Chi frequenta un minimo il vociare digitale della blogosfera italiana sarà di certo al corrente dell’esistenza dei troll, gli animali mitologico-elettronici che infestano i maggiori forum, blog di opinionisti e testate online: il troll, come viene chiamato in gergo, è colui o colei che, a mo’ di missione personale o per conto di terzi, durante una discussione insulta, dileggia, utilizza argomentazioni volutamente provocatorie o offensive, solitamente per demolire l’opinione altrui, altrimenti per il semplice gusto di apparire sopra le righe.
Qui in Cina, il trollismo – che è una manifestazione dello spirito, non una moda o uno stile di vita – arricchisce una fauna già di per sé varia: c’è il militante del «50 cent party», l’intellettualoide, che sbrodola centinaia di battute sviscerando ogni aspetto di ogni problematica, il sarcastico, che liquida tutto con un proverbio o una freddura, il polemico, che attacca sempre e duramente il governo – ma quello bisogna essere molto veloci per avvistarlo, prima che venga risucchiato dal baratro della censura – ed infine c’è il coscienzioso, che scrive cinque o sei righe sensate e, spesso, decide di abbandonare la conversazione.

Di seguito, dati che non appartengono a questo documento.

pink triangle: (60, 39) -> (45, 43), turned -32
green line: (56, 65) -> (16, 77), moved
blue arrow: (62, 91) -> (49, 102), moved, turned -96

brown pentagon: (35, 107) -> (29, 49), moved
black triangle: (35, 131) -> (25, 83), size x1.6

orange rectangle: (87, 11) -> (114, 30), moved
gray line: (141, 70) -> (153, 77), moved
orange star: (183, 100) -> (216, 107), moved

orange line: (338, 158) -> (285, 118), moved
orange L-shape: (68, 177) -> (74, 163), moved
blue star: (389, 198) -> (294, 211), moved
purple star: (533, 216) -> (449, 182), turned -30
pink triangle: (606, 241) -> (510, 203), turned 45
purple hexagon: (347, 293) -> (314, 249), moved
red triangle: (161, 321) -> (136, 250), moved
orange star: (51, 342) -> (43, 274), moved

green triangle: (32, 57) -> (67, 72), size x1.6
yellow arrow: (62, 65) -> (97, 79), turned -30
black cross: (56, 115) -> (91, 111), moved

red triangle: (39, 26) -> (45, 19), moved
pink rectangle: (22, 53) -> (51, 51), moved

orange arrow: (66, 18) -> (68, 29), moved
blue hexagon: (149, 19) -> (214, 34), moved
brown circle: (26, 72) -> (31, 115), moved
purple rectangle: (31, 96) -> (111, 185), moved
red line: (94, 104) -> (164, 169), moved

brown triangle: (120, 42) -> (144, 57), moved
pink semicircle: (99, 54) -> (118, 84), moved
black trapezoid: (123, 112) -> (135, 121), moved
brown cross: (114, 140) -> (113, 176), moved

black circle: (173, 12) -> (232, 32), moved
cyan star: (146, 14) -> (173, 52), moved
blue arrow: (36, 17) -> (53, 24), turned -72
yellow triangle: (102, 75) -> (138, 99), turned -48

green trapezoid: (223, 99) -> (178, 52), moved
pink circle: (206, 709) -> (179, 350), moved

Una specie di allenamento interno per sviluppare capacità di intervento, pronte ad essere messe a frutto anche all’esterno. Un esempio cinese, di quanto potrebbere succedere a breve in siti internazionali.
Alcuni giorni fa, un peschereccio cinese è stato fermato dalla guardia costiera giapponese al largo delle isole di Diaoyu, arcipelago storicamente conteso tra Cina e Giappone e dalla giurisdizione poco chiara: la notizia del «sequestro» della barca ed equipaggio cinesi, accusati di pescare in acque giapponesi, è una delle classiche arene di disputa dove si possono osservare all’opera tutte le tipologie sopra citate.
Sotto l’articolo riportato dalla versione online del Nanfang Zhoumo, settimanale progressista edito nel sud della Cina, i partecipanti alla discussione si stanno scambiando commenti da oltre un giorno: l’utente xjgwp giudica il fatto come una provocazione bella e buona ma, siccome «il Popolo Cinese è un popolo che ama la pace, e il non mostrare la propria potenza non significa rinunciare alla sovranità del territorio ed umiliare il proprio Paese», pensa sia meglio tenere l’esercito cinese a bada ed insistere con la via diplomatica. «La pacifica crescita cinese – dice xjgpw – non deve cambiare».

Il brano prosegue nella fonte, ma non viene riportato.